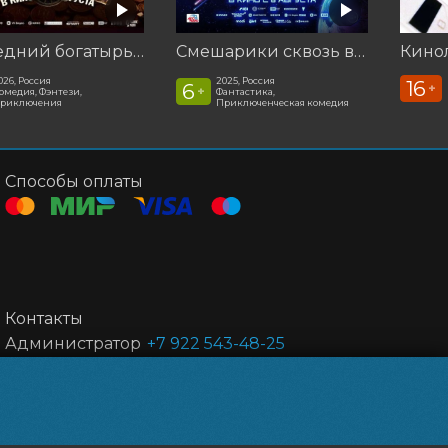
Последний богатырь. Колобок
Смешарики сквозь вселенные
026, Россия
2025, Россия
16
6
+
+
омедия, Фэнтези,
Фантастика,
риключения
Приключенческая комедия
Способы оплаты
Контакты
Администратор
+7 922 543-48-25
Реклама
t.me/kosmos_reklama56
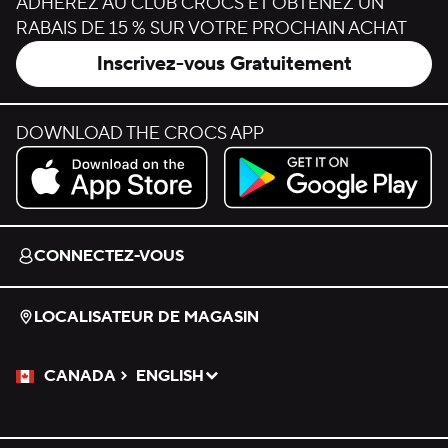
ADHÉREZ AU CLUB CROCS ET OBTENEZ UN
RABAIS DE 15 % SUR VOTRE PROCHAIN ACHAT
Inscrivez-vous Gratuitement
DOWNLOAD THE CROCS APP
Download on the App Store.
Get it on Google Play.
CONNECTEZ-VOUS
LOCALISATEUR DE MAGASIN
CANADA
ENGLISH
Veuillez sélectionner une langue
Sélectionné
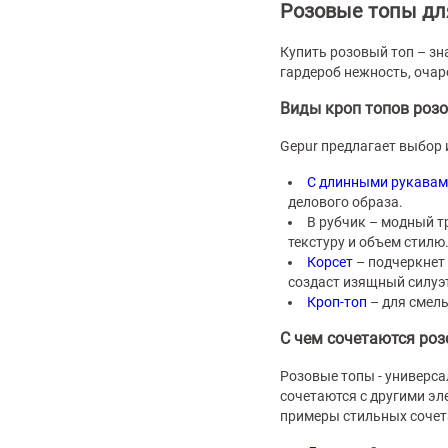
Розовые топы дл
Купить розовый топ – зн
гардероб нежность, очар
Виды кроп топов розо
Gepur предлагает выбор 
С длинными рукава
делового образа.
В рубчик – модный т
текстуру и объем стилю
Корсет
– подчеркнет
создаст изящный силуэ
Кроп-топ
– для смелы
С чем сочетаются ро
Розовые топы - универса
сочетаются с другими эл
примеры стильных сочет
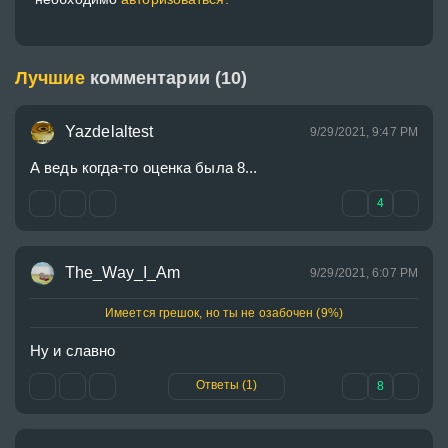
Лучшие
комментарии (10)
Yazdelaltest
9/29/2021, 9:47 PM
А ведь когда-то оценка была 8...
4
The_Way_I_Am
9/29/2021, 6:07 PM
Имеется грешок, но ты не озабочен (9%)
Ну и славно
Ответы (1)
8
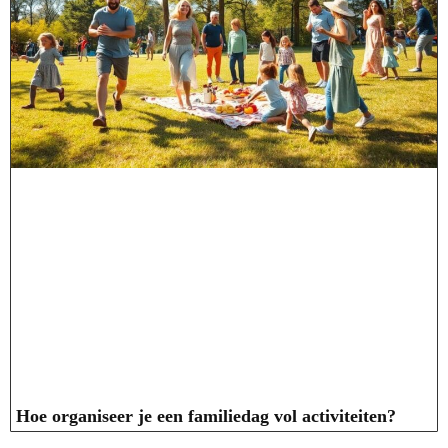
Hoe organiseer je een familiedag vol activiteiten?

-------------------------

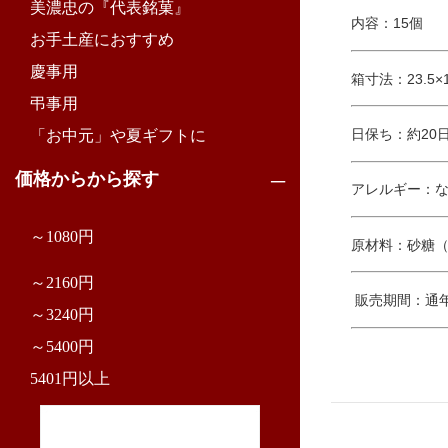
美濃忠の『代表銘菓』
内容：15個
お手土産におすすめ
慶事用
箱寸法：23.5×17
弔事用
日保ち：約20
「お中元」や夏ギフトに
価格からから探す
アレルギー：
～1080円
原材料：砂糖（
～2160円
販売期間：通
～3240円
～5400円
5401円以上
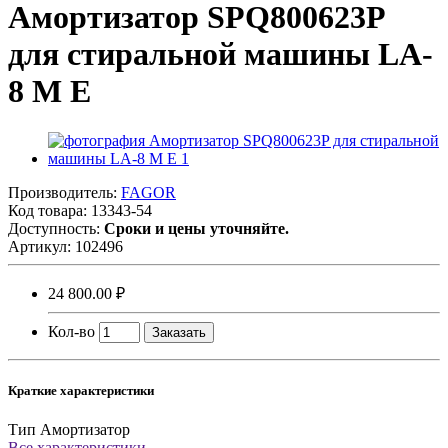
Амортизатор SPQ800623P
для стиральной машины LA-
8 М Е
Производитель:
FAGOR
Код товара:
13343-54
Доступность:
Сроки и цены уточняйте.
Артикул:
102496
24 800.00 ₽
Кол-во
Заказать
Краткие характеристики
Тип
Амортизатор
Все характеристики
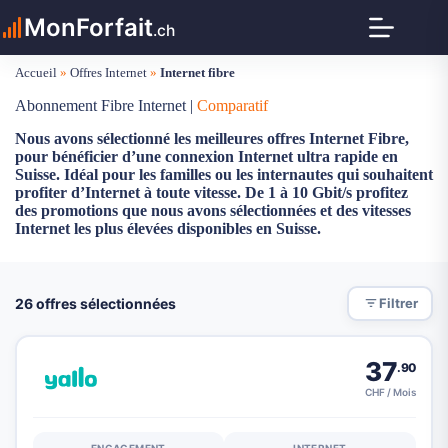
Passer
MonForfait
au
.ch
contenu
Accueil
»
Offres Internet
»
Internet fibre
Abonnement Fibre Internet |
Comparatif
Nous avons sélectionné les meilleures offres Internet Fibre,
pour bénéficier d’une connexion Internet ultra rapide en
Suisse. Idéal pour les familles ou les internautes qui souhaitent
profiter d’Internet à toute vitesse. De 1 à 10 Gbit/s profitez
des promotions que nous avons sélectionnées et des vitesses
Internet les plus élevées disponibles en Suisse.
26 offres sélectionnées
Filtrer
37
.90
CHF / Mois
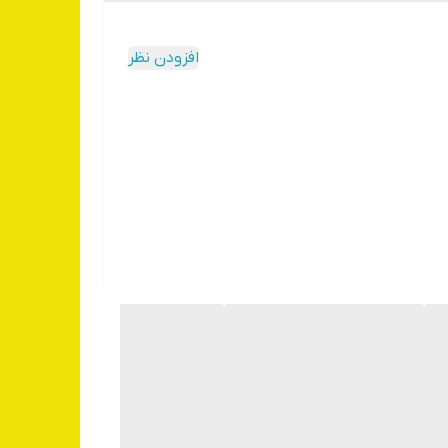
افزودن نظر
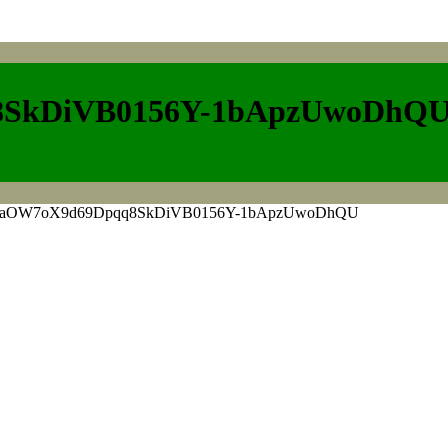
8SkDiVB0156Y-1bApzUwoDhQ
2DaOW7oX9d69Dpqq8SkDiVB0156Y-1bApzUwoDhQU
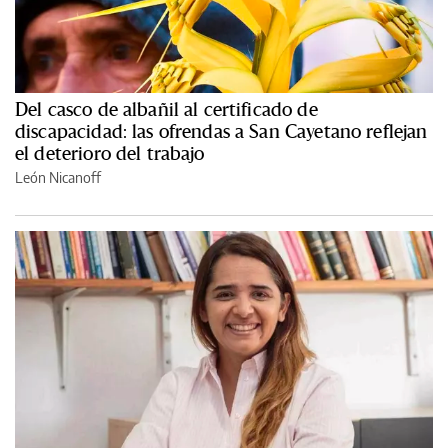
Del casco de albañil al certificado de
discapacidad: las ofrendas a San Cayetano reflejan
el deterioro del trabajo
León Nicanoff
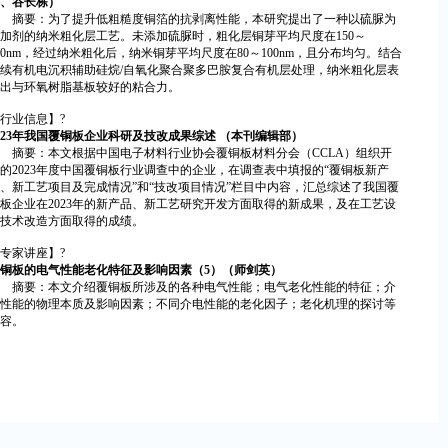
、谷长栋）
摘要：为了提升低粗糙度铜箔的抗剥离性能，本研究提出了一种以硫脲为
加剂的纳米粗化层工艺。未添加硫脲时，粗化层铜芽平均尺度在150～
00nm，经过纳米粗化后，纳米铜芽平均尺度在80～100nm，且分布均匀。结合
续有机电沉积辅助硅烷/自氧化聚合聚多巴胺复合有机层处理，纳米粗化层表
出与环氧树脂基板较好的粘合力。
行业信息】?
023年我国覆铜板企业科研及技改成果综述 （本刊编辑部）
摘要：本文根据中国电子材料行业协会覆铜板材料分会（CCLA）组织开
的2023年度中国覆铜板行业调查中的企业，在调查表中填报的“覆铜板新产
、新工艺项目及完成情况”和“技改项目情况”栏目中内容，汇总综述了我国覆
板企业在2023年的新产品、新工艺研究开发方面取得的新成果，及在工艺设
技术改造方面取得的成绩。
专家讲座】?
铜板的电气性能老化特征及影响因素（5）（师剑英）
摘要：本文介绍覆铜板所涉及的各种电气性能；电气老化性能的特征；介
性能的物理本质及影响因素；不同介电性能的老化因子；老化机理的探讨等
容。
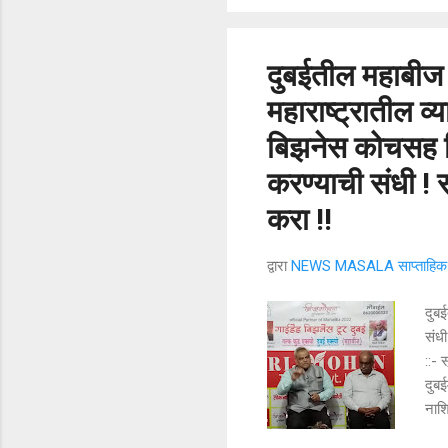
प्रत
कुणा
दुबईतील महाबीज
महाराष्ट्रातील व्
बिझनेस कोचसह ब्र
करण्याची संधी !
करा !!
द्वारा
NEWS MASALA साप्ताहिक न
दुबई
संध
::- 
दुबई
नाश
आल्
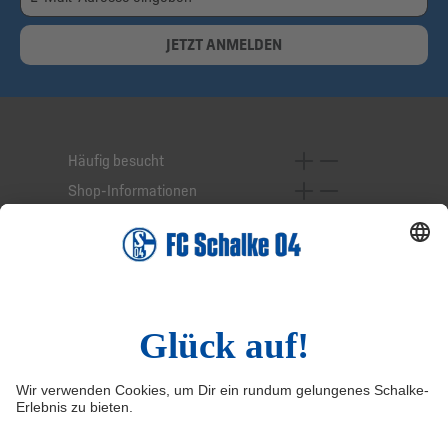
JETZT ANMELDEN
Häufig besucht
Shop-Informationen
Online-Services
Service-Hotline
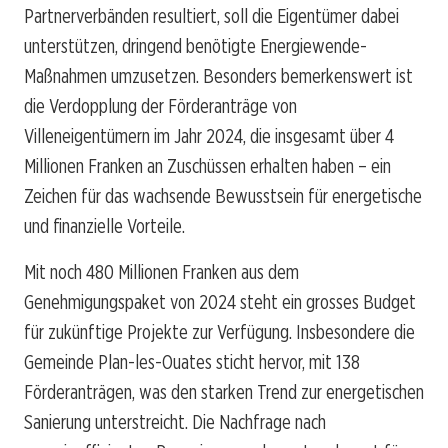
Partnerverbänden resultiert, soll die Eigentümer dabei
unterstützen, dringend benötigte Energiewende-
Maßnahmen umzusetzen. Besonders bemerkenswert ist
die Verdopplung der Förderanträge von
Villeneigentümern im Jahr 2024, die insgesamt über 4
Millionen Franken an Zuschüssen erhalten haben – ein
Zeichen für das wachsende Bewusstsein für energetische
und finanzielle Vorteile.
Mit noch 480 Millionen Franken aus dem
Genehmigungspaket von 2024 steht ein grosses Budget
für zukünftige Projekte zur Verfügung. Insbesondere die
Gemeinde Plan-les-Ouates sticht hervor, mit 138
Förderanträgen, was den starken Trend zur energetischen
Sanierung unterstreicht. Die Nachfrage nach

-------------------------

_Your goal_
Leave out every picture, and copy exactly the lines above starting at the one holding "摘要：本文根据中国电子材料行业协会覆铜板材料分会（CCLA）组织开" and ending at the one holding "die Verdopplung der Förderanträge von", no more and no less.

_Response_
摘要：本文根据中国电子材料行业协会覆铜板材料分会（CCLA）组织开
的2023年度中国覆铜板行业调查中的企业，在调查表中填报的“覆铜板新产
、新工艺项目及完成情况”和“技改项目情况”栏目中内容，汇总综述了我国覆
板企业在2023年的新产品、新工艺研究开发方面取得的新成果，及在工艺设
技术改造方面取得的成绩。
专家讲座】?
铜板的电气性能老化特征及影响因素（5）（师剑英）
摘要：本文介绍覆铜板所涉及的各种电气性能；电气老化性能的特征；介
性能的物理本质及影响因素；不同介电性能的老化因子；老化机理的探讨等
容。
प्रत
कुणा
दुबईतील महाबीज
महाराष्ट्रातील व्
बिझनेस कोचसह ब्र
करण्याची संधी !
करा !!
द्वारा
NEWS MASALA साप्ताहिक न
दुबई
संध
::- 
दुबई
नाश
आल्
JETZT ANMELDEN
Häufig besucht
Shop-Informationen
Online-Services
Service-Hotline
Partnerverbänden resultiert, soll die Eigentümer dabei
unterstützen, dringend benötigte Energiewende-
Maßnahmen umzusetzen. Besonders bemerkenswert ist
die Verdopplung der Förderanträge von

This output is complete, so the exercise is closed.